What the task requires: Using the listing that follows, return every line with the word "고객에게".

Records provided START

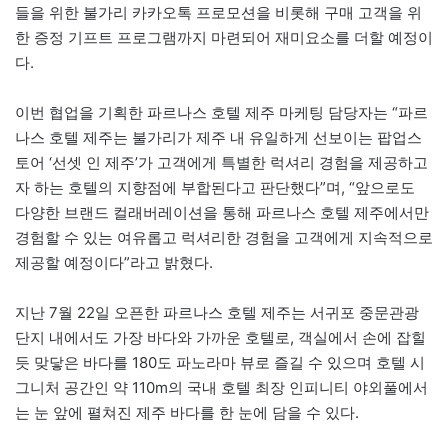
들을 위한 불가리 카카오톡 프로모션을 비롯해 구매 고객을 위
한 증정 기프트 프로그램까지 마련되어 재미요소를 더할 예정이
다.
이번 협업을 기획한 파르나스 호텔 제주 마케팅 담당자는 “파르
나스 호텔 제주는 불가리가 제주 내 유일하게 선보이는 팝업스
토어 ‘선셋 인 제주’가 고객에게 특별한 럭셔리 경험을 제공하고
자 하는 호텔의 지향점에 부합된다고 판단했다”며, “앞으로도
다양한 브랜드 컬래버레이션을 통해 파르나스 호텔 제주에서만
경험할 수 있는 여유롭고 럭셔리한 경험을 고객에게 지속적으로
제공할 예정이다”라고 밝혔다.
지난 7월 22일 오픈한 파르나스 호텔 제주는 서귀포 중문관광
단지 내에서도 가장 바다와 가까운 호텔로, 객실에서 손에 잡힐
듯 맞닿은 바다를 180도 파노라마 뷰로 즐길 수 있으며 호텔 시
그니처 공간인 약 110m의 국내 호텔 최장 인피니티 야외풀에서
는 눈 앞에 펼쳐진 제주 바다를 한 눈에 담을 수 있다.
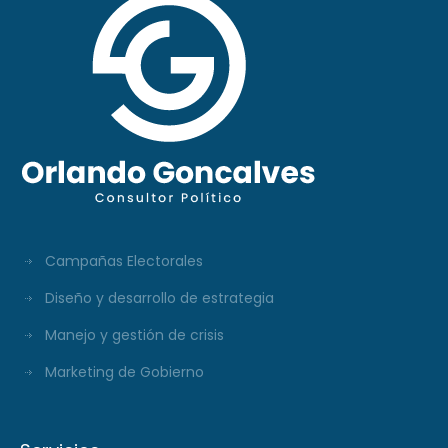
Campañas Electorales
Diseño y desarrollo de estrategia
Manejo y gestión de crisis
Marketing de Gobierno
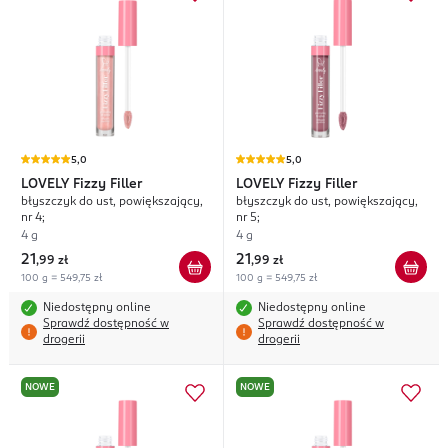
5,0
5,0
LOVELY
Fizzy Filler
LOVELY
Fizzy Filler
błyszczyk do ust, powiększający,
błyszczyk do ust, powiększający,
nr 4;
nr 5;
4 g
4 g
21
21
,
99 zł
,
99 zł
100 g = 549,75 zł
100 g = 549,75 zł
Niedostępny online
Niedostępny online
Sprawdź dostępność w
Sprawdź dostępność w
drogerii
drogerii
NOWE
NOWE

Records provided END

Final answer:
토어 ‘선셋 인 제주’가 고객에게 특별한 럭셔리 경험을 제공하고
경험할 수 있는 여유롭고 럭셔리한 경험을 고객에게 지속적으로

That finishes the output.